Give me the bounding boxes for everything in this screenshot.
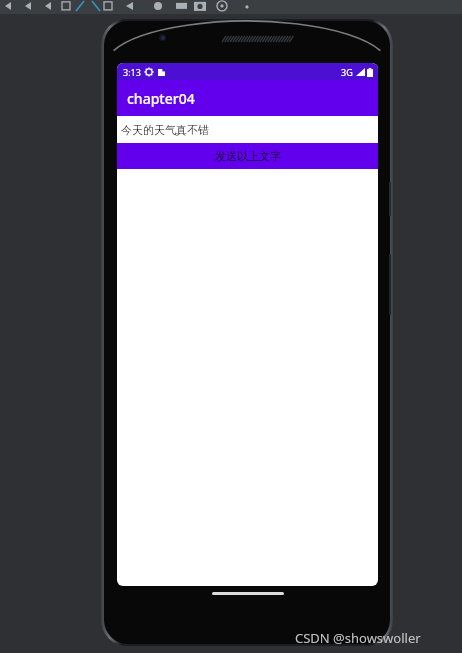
staticText: chapter04 — [127, 89, 195, 108]
button[interactable]: 今天的天气真不错 — [117, 116, 378, 143]
staticText: 3:13 — [123, 66, 141, 78]
staticText: 今天的天气真不错 — [121, 123, 209, 137]
staticText: 发送以上文字 — [215, 149, 281, 163]
staticText: 3G — [341, 66, 353, 78]
button[interactable]: 发送以上文字 — [117, 143, 378, 169]
staticText: CSDN @showswoller — [295, 629, 421, 647]
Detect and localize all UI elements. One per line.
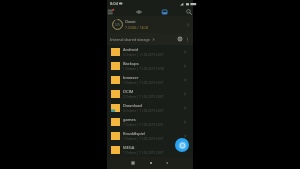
button[interactable]: Back xyxy=(162,158,172,168)
staticText: Download xyxy=(123,103,143,108)
button[interactable]: Select xyxy=(176,35,184,43)
button[interactable]: Search xyxy=(184,7,194,16)
button[interactable]: More options xyxy=(184,36,191,43)
staticText: 2 Ordner | 11.05.2019 20:01 xyxy=(123,95,164,99)
staticText: 1 Ordner | 11.05.2019 20:01 xyxy=(123,137,164,141)
button[interactable]: Windows xyxy=(160,7,170,16)
staticText: games xyxy=(123,117,136,122)
staticText: 4 Ordner | 11.05.2019 20:01 xyxy=(123,109,164,113)
button[interactable]: Knuddlspiel xyxy=(107,129,193,143)
button[interactable]: games xyxy=(107,115,193,129)
staticText: 5 Ordner | 11.05.2019 20:01 xyxy=(123,53,164,57)
staticText: browser xyxy=(123,75,139,80)
staticText: 50% xyxy=(115,23,121,27)
button[interactable]: DCIM xyxy=(107,87,193,101)
button[interactable]: 50% xyxy=(107,16,193,33)
staticText: 1 Ordner | 11.05.2019 20:01 xyxy=(123,151,164,155)
button[interactable]: Recents xyxy=(128,158,138,168)
staticText: 1 Ordner | 11.05.2019 16:58 xyxy=(123,67,164,71)
staticText: Knuddlspiel xyxy=(123,131,146,136)
staticText: Classic xyxy=(125,19,136,24)
staticText: DCIM xyxy=(123,89,134,94)
staticText: MEGA xyxy=(123,145,135,150)
staticText: Internal shared storage xyxy=(110,37,150,42)
staticText: 8:04 xyxy=(110,1,118,6)
button[interactable]: Preview xyxy=(134,7,144,16)
staticText: 1 Ordner | 11.05.2019 20:01 xyxy=(123,81,164,85)
button[interactable]: Android xyxy=(107,45,193,59)
staticText: Backups xyxy=(123,61,139,66)
button[interactable]: browser xyxy=(107,73,193,87)
button[interactable]: Home xyxy=(146,158,156,168)
button[interactable]: Download xyxy=(107,101,193,115)
staticText: Android xyxy=(123,47,138,52)
button[interactable]: Menu xyxy=(106,7,116,16)
button[interactable]: New item xyxy=(175,138,189,152)
button[interactable]: MEGA xyxy=(107,143,193,157)
button[interactable]: Backups xyxy=(107,59,193,73)
staticText: 1 Ordner | 11.05.2019 20:01 xyxy=(123,123,164,127)
staticText: 7.00GB / 14GB xyxy=(125,25,148,30)
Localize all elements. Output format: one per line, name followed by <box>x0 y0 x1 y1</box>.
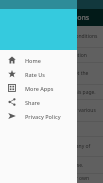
staticText: By installing the app you accept the ter… <box>5 70 98 77</box>
other: Rate Us <box>8 70 16 78</box>
button[interactable]: More Apps <box>0 81 77 95</box>
other: Share <box>8 98 16 106</box>
staticText: Third party links lie outside our own <box>5 175 90 182</box>
button[interactable]: Share <box>0 95 77 109</box>
staticText: All content provided here is for various <box>5 107 96 114</box>
other: Home <box>8 56 16 64</box>
staticText: which you may use this application today… <box>5 52 98 59</box>
staticText: Please read these terms and conditions u… <box>5 33 98 40</box>
staticText: Share <box>25 99 40 106</box>
other: More Apps <box>8 84 16 92</box>
staticText: We shall not be held liable for any of <box>5 143 91 150</box>
button[interactable]: Rate Us <box>0 67 77 81</box>
staticText: Rate Us <box>25 71 46 78</box>
staticText: Terms & Conditions <box>24 13 90 23</box>
staticText: More Apps <box>25 85 54 92</box>
button[interactable]: Home <box>0 53 77 67</box>
staticText: the damages arising from its use. <box>5 162 84 169</box>
other: Privacy Policy <box>8 112 16 120</box>
button[interactable]: Privacy Policy <box>0 109 77 123</box>
staticText: Home <box>25 57 41 64</box>
staticText: Privacy Policy <box>25 113 61 120</box>
staticText: and all conditions set out on this page. <box>5 89 96 96</box>
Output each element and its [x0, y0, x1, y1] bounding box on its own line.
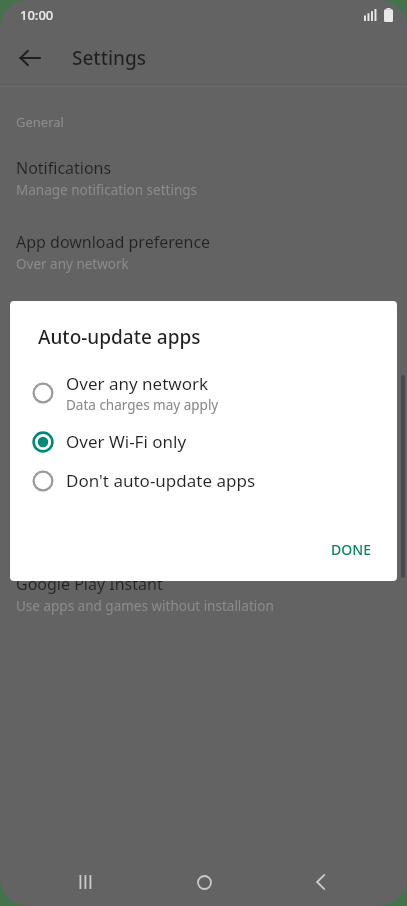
- staticText: Off: [16, 449, 36, 467]
- staticText: Over any network: [16, 255, 129, 273]
- button[interactable]: Over any network: [10, 364, 397, 422]
- staticText: Parental controls: [16, 425, 144, 447]
- staticText: User controls: [16, 383, 98, 401]
- button[interactable]: Parental controls: [0, 423, 407, 469]
- staticText: Auto-update apps: [38, 324, 201, 350]
- button[interactable]: App download preference: [0, 229, 407, 275]
- staticText: DONE: [331, 540, 371, 559]
- staticText: General: [16, 113, 64, 131]
- button[interactable]: Back: [8, 36, 52, 80]
- button[interactable]: Google Play Instant: [0, 571, 407, 617]
- button[interactable]: Recent apps: [54, 858, 118, 906]
- button[interactable]: Home: [172, 858, 236, 906]
- button[interactable]: Back: [289, 858, 353, 906]
- staticText: App download preference: [16, 231, 211, 253]
- staticText: Don't auto-update apps: [66, 469, 256, 492]
- button[interactable]: Don't auto-update apps: [10, 461, 397, 500]
- staticText: Google Play Instant: [16, 573, 163, 595]
- staticText: Data charges may apply: [66, 396, 219, 414]
- staticText: 10:00: [20, 6, 54, 24]
- button[interactable]: Over Wi-Fi only: [10, 422, 397, 461]
- button[interactable]: Require authentication for purchases: [0, 497, 407, 543]
- staticText: Over Wi-Fi only: [16, 329, 112, 347]
- staticText: Notifications: [16, 157, 112, 179]
- button[interactable]: Notifications: [0, 155, 407, 201]
- staticText: Manage notification settings: [16, 181, 198, 199]
- button[interactable]: Auto-update apps: [0, 303, 407, 349]
- staticText: Use apps and games without installation: [16, 597, 274, 615]
- button[interactable]: DONE: [321, 532, 381, 567]
- staticText: Over Wi-Fi only: [66, 430, 187, 453]
- staticText: Over any network: [66, 372, 209, 395]
- staticText: Settings: [72, 45, 146, 71]
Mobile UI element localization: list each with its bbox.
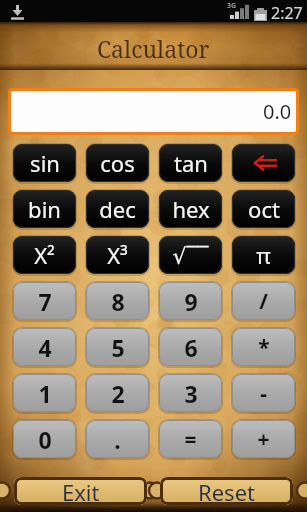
staticText: √‾‾	[172, 240, 209, 270]
button[interactable]: Exit	[14, 477, 147, 505]
staticText: π	[256, 240, 271, 270]
staticText: 4	[38, 332, 52, 363]
button[interactable]	[232, 144, 295, 182]
button[interactable]: 4	[13, 328, 76, 366]
button[interactable]: oct	[232, 190, 295, 228]
staticText: X³	[107, 240, 128, 270]
button[interactable]: Reset	[160, 477, 293, 505]
staticText: 2:27	[271, 2, 303, 24]
staticText: dec	[99, 194, 136, 224]
button[interactable]: +	[232, 420, 295, 458]
staticText: Reset	[198, 477, 255, 505]
button[interactable]: bin	[13, 190, 76, 228]
button[interactable]: 7	[13, 282, 76, 320]
button[interactable]: =	[159, 420, 222, 458]
staticText: Calculator	[97, 33, 210, 64]
button[interactable]: 9	[159, 282, 222, 320]
staticText: 0.0	[263, 98, 292, 125]
staticText: 1	[38, 378, 52, 409]
staticText: =	[184, 425, 197, 454]
button[interactable]: .	[86, 420, 149, 458]
button[interactable]: 1	[13, 374, 76, 412]
staticText: *	[258, 333, 270, 362]
staticText: bin	[28, 194, 61, 224]
staticText: X²	[34, 240, 55, 270]
button[interactable]: X²	[13, 236, 76, 274]
staticText: 9	[184, 286, 198, 317]
button[interactable]: dec	[86, 190, 149, 228]
staticText: 2	[111, 378, 125, 409]
button[interactable]: 8	[86, 282, 149, 320]
button[interactable]: X³	[86, 236, 149, 274]
staticText: 8	[111, 286, 125, 317]
button[interactable]: π	[232, 236, 295, 274]
staticText: sin	[30, 148, 60, 178]
staticText: tan	[174, 148, 208, 178]
staticText: 7	[38, 286, 52, 317]
staticText: +	[257, 425, 270, 454]
button[interactable]: √‾‾	[159, 236, 222, 274]
staticText: .	[114, 424, 121, 455]
button[interactable]: 2	[86, 374, 149, 412]
staticText: hex	[172, 194, 210, 224]
staticText: 3G	[227, 1, 237, 11]
button[interactable]: -	[232, 374, 295, 412]
staticText: cos	[100, 148, 135, 178]
staticText: 6	[184, 332, 198, 363]
button[interactable]: cos	[86, 144, 149, 182]
staticText: Exit	[62, 477, 100, 505]
staticText: oct	[248, 194, 280, 224]
button[interactable]: 6	[159, 328, 222, 366]
button[interactable]: tan	[159, 144, 222, 182]
button[interactable]: hex	[159, 190, 222, 228]
button[interactable]: 3	[159, 374, 222, 412]
staticText: 0	[38, 424, 52, 455]
staticText: /	[259, 287, 268, 316]
button[interactable]: 0	[13, 420, 76, 458]
staticText: 3	[184, 378, 198, 409]
staticText: 5	[111, 332, 125, 363]
button[interactable]: 5	[86, 328, 149, 366]
button[interactable]: /	[232, 282, 295, 320]
staticText: -	[260, 379, 267, 408]
button[interactable]: *	[232, 328, 295, 366]
button[interactable]: sin	[13, 144, 76, 182]
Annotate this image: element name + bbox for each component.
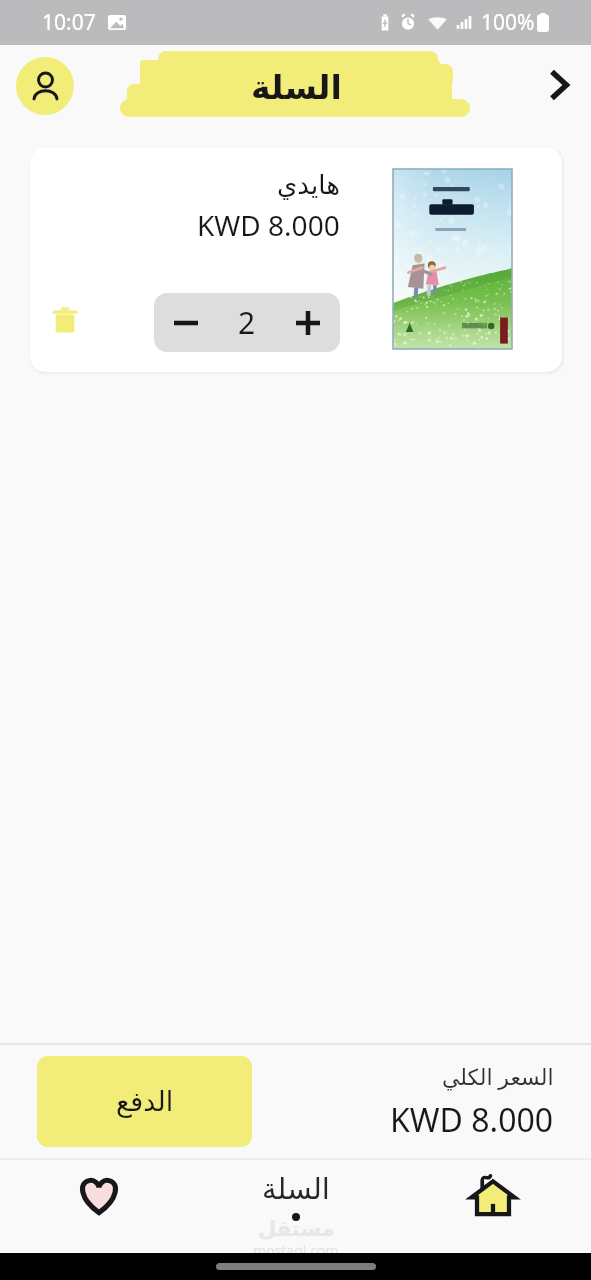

**WHAT IS BEING ASKED**: For the word "Over", please say how many lines in the entries hold it, with only the number as the reply.

**TASK OUTPUT**: 6